Ok, I admit. I thrashed the Digg.com servers for a little while using an open source website mirroring tool, which I wont mention, but it’s easy to find. 🙂
About 30,000 user icons later, I present to you a product created by a couple very short and sweet command line tools.
1024×768
1280×1024
1680×1050
1900×1200
On an unrelated note, I’ll be disabling hotlinking of images shortly, so if you’re going to steal my content, please rehost these images yourself.
So how can you make your own mosaic? Simple! Download and install metapixel, if you’re running Ubuntu, it’s located in the universe repository.
Then we are just a few commands away from generating sweet photomosaics. First, we prepare the images.
metapixel-prepare -r source destination --width=48 --height=48
This copies all images from the “source” folder, (recursively) searching into every folder within, and dumps every image it finds into the “destination” folder after resizing them into 48×48 pixel images. You’ll want to modify the width and height to fit the source images. This took a LONG time for me, since my library of images was so gigantic – but once we’re done preparing the images, you don’t have to do it again. Woohoo!
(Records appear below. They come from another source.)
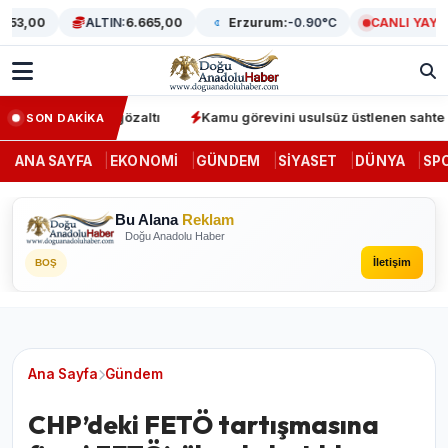
3,00
ALTIN:
6.665,00
Erzurum:
-0.90°C
CANLI YAYIN
asyonunda 64 gözaltı
Kamu görevini usulsüz üstlenen sahte denet
SON DAKİKA
ANA SAYFA
EKONOMI
GÜNDEM
SIYASET
DÜNYA
SP
Bu Alana
Reklam
Doğu Anadolu Haber
İletişim
BOŞ
Ana Sayfa
Gündem
CHP’deki FETÖ tartışmasına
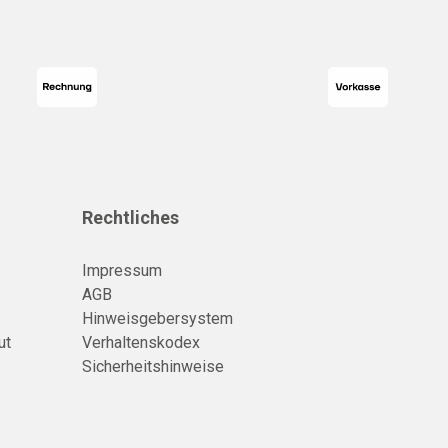
Rechtliches
Impressum
AGB
Hinweisgebersystem
ut
Verhaltenskodex
Sicherheitshinweise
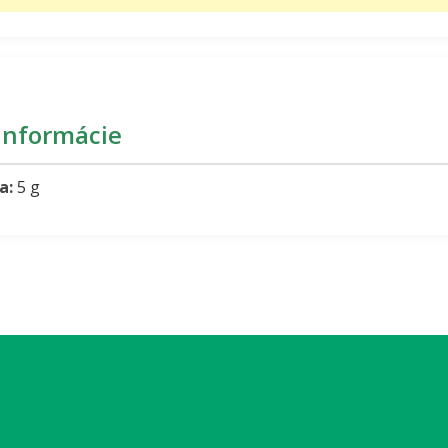
informácie
a:
5 g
Next, we actually generate the output file(s) with this one liner:
metapixel --metapixel input.jpg output.png --library destination --scale=35 --distance=500
This takes input.jpg and increases the output size by 35 times (i.e. REALLY BIG IMAGE), uses the library destination and does not repeat any images found in the library closer than 500. It’ll spit output.png after a little while. If you don’t care about repeating images, removing the distance flag will result in MUCH, MUCH faster generation times.
Here’s a another I generated, this HUGE image was scaled down from about 228 megapixels.
In related news, here’s a groovy post over at Kristen Symonds’s blog with a ton of GIMP/Photoshop brushes, check it out, good stuff. 🙂
Which images would you like to see rendered in Digg user icons? I’ve got lots more ideas but not much time to use them, since I’ve got some holiday shopping to do. 🙂
I’m back, here are some more…
Ok last update, promise… this is actually pretty darn fun.
Last Jedi Supper:
The original was a 460 megapixels PNG file (30720×15040 – 370MB) scaled down to 7680×3760 – only 28MP, saved as 70% quality JPEG ended up as about a 7MB file… still HUGE! The GIMP was using about 1.2GB of RAM (Thank god I upgraded last week to 4GB!) while scaling the image.